◆ Exercise: Would you output the following records verbatim and skip the images in them?

•••

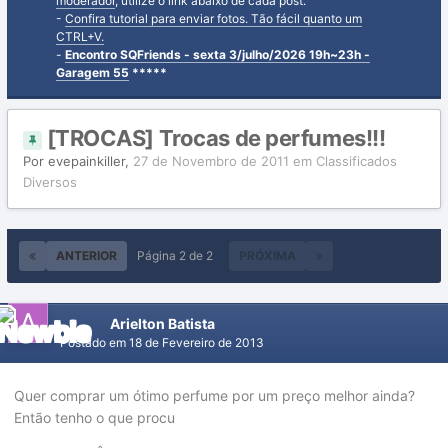
moderador
, utilize o link abaixo de cada post.
-
Confira tutorial para enviar fotos. Tão fácil quanto um
CTRL+V.
-
Encontro SQFriends - sexta 3/julho/2026 19h~23h -
Garagem 55
*****
[TROCAS] Trocas de perfumes!!!
Por
evepainkiller
,
27 de Novembro de 2011
em
Classificados
Diversos
ANTERIOR
Página 2 de 2
PRÓXIMA
Arielton Batista
Postado em
18 de Fevereiro de 2013
Quer comprar um ótimo perfume por um preço melhor ainda?
Então tenho o que procu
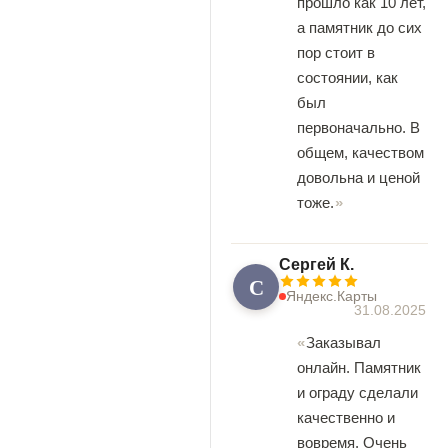
прошло как 10 лет,
а памятник до сих
пор стоит в
состоянии, как
был
первоначально. В
общем, качеством
довольна и ценой
тоже.
Сергей К.
С
Яндекс.Карты
31.08.2025
Заказывал
онлайн. Памятник
и ограду сделали
качественно и
вовремя. Очень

•••

◆ Task answer:
moderador
, utilize o link abaixo de cada post.
-
Confira tutorial para enviar fotos. Tão fácil quanto um
CTRL+V.
-
Encontro SQFriends - sexta 3/julho/2026 19h~23h -
Garagem 55
*****
[TROCAS] Trocas de perfumes!!!
Por
evepainkiller
,
27 de Novembro de 2011
em
Classificados
Diversos
ANTERIOR
Página 2 de 2
PRÓXIMA
Arielton Batista
Postado em
18 de Fevereiro de 2013
Quer comprar um ótimo perfume por um preço melhor ainda?
Então tenho o que procu
прошло как 10 лет,
а памятник до сих
пор стоит в
состоянии, как
был
первоначально. В
общем, качеством
довольна и ценой
тоже.
Сергей К.
С
Яндекс.Карты
31.08.2025
Заказывал
онлайн. Памятник
и ограду сделали
качественно и
вовремя. Очень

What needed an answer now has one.